TASK TO CARRY OUT => For this exercise, reproduce the entries below exactly, but only from the line containing "Task: Click on the 광고문의" through the line containing "The width and height of the screenshot is (642, 2576).", both included.

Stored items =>

* * * * * * * * *

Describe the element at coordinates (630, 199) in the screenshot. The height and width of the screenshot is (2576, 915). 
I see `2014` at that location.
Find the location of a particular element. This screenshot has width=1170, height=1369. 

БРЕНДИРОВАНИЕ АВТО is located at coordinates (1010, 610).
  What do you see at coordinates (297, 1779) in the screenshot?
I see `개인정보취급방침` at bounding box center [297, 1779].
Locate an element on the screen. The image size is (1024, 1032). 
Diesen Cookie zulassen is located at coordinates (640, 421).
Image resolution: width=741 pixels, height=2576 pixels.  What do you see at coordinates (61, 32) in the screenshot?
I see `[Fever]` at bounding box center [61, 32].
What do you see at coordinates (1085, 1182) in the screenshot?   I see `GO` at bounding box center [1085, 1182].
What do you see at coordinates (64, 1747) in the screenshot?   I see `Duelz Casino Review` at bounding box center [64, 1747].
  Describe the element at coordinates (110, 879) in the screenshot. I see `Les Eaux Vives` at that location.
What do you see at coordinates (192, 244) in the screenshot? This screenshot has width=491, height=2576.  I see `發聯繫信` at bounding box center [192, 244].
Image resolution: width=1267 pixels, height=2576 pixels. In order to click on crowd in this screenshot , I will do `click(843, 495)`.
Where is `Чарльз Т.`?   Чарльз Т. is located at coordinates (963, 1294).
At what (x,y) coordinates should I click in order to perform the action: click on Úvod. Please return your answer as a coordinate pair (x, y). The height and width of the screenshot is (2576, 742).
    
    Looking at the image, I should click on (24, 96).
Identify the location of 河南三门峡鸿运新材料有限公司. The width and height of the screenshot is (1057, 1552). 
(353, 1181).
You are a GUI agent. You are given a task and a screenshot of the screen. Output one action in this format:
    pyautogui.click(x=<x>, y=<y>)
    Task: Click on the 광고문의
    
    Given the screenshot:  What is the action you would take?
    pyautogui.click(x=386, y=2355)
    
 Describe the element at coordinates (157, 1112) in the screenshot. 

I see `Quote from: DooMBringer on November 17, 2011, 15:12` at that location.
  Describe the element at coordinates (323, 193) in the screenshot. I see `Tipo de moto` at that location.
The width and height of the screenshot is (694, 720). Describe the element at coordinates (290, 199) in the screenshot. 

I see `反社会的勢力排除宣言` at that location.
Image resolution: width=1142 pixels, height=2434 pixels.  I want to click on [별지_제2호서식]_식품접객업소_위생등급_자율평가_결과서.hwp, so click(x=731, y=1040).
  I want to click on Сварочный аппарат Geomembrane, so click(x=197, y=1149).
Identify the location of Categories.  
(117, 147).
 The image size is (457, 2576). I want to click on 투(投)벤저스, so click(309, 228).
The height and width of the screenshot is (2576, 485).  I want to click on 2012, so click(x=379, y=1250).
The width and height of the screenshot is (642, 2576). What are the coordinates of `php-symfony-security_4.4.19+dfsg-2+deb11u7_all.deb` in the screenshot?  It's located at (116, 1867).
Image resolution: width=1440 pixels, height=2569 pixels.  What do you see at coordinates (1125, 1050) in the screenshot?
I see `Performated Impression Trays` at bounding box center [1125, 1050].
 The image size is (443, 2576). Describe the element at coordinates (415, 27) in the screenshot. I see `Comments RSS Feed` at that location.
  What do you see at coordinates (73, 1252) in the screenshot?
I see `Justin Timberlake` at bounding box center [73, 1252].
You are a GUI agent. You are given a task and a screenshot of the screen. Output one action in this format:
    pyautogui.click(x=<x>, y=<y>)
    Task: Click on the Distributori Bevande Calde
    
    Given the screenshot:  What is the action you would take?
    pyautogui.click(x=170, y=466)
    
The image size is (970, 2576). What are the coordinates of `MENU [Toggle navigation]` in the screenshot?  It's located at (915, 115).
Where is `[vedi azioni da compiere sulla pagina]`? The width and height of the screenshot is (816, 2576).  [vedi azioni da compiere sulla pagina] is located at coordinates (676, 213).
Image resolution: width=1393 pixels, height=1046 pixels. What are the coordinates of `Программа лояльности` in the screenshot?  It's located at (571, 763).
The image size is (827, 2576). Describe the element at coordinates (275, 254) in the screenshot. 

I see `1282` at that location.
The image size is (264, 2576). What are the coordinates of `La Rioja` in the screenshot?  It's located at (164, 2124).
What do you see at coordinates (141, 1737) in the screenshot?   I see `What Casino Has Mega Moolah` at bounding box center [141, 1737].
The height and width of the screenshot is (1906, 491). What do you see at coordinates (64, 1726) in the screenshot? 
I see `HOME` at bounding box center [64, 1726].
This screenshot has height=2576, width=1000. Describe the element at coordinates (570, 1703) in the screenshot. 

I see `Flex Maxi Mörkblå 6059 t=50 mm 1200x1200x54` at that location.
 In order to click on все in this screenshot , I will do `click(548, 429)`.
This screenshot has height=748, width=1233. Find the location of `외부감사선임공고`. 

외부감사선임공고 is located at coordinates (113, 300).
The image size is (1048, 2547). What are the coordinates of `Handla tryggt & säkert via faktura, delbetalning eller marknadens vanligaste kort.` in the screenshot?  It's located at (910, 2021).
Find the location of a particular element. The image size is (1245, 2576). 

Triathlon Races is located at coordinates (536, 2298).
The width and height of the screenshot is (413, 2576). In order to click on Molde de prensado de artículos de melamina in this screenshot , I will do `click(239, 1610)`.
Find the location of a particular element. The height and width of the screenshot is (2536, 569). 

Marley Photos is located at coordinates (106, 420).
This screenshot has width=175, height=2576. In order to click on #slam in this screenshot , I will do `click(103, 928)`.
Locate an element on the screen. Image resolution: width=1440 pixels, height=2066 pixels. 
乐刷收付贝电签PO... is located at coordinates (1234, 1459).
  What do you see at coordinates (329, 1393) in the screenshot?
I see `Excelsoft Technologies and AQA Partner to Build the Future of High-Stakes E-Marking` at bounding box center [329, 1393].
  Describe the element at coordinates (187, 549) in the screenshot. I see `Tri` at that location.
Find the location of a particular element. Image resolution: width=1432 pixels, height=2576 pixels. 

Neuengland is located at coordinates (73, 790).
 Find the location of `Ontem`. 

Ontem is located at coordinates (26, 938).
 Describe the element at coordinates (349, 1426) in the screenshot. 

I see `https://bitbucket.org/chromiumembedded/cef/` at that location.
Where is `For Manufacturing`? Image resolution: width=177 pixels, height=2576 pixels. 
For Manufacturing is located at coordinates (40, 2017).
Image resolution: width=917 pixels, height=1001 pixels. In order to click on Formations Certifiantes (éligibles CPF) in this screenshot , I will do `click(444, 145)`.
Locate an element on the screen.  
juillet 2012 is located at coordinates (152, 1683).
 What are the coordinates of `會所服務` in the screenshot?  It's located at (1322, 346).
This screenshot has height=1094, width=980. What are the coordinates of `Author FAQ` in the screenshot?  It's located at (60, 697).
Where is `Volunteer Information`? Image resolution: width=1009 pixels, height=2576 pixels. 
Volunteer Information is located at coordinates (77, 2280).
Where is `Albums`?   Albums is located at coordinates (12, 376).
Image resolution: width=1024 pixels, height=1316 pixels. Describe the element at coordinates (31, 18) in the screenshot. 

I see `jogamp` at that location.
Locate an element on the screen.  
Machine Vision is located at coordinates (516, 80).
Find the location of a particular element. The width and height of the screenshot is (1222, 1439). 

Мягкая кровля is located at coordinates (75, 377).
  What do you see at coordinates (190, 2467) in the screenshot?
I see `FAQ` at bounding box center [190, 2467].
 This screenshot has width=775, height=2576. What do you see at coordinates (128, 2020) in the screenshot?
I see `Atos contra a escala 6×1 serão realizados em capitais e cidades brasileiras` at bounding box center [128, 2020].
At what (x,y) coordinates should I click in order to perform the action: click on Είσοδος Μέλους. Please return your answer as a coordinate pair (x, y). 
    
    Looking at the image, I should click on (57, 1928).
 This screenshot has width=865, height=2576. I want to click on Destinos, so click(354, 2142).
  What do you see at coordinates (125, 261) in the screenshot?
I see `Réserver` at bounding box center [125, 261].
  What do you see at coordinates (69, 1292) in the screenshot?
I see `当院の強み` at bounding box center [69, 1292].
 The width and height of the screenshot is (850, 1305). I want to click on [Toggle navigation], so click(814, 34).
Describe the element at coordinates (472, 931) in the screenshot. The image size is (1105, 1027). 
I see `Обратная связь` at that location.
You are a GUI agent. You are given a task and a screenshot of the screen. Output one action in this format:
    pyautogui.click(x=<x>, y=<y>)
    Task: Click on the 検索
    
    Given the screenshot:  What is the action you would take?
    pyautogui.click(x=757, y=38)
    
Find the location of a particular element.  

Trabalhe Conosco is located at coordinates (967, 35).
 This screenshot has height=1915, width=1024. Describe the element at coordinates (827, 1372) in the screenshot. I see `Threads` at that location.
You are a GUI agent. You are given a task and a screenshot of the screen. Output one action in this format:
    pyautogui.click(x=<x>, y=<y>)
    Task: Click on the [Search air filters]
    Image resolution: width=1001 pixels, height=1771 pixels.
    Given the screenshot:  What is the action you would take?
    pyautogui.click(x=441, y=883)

* * * * * * * * *

EXERCISE ANSWER =>
    Task: Click on the 광고문의
    
    Given the screenshot:  What is the action you would take?
    pyautogui.click(x=386, y=2355)
    
 Describe the element at coordinates (157, 1112) in the screenshot. 

I see `Quote from: DooMBringer on November 17, 2011, 15:12` at that location.
  Describe the element at coordinates (323, 193) in the screenshot. I see `Tipo de moto` at that location.
The width and height of the screenshot is (694, 720). Describe the element at coordinates (290, 199) in the screenshot. 

I see `反社会的勢力排除宣言` at that location.
Image resolution: width=1142 pixels, height=2434 pixels.  I want to click on [별지_제2호서식]_식품접객업소_위생등급_자율평가_결과서.hwp, so click(x=731, y=1040).
  I want to click on Сварочный аппарат Geomembrane, so click(x=197, y=1149).
Identify the location of Categories.  
(117, 147).
 The image size is (457, 2576). I want to click on 투(投)벤저스, so click(309, 228).
The height and width of the screenshot is (2576, 485).  I want to click on 2012, so click(x=379, y=1250).
The width and height of the screenshot is (642, 2576). What are the coordinates of `php-symfony-security_4.4.19+dfsg-2+deb11u7_all.deb` in the screenshot?  It's located at (116, 1867).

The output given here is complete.